Work request: Return each line of the records below in which the string "that" turns up.

▬▬▬▬▬▬

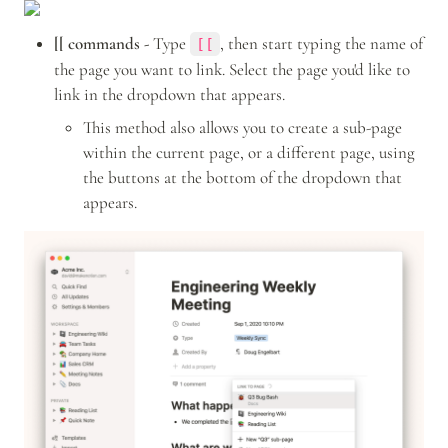
[[ commands -
 Type 
, then start typing the name of 
[[
the page you want to link. Select the page you'd like to 
link in the dropdown that appears.
This method also allows you to create a sub-page 
within the current page, or a different page, using 
the buttons at the bottom of the dropdown that 
appears.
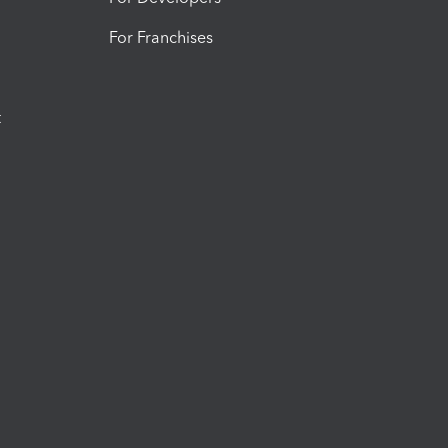
For Franchises
t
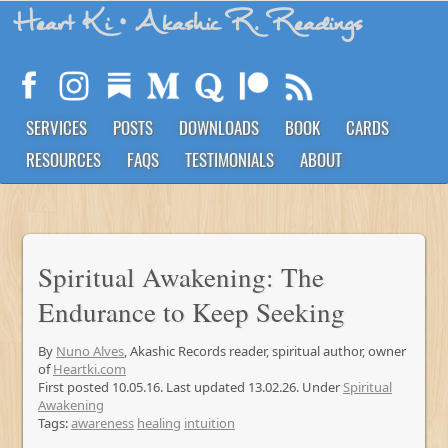
Heart Ki
• Akashic R. Readings
SERVICES
POSTS
DOWNLOADS
BOOK
CARDS
RESOURCES
FAQS
TESTIMONIALS
ABOUT
Spiritual Awakening: The
Endurance to Keep Seeking
By
Nuno Alves
, Akashic Records reader, spiritual author, owner
of
Heartki.com
First posted 10.05.16. Last updated 13.02.26. Under
Spiritual
Awakening
Tags:
awareness
healing
intuition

▬▬▬▬▬▬

Solution below:
link in the dropdown that appears.
the buttons at the bottom of the dropdown that 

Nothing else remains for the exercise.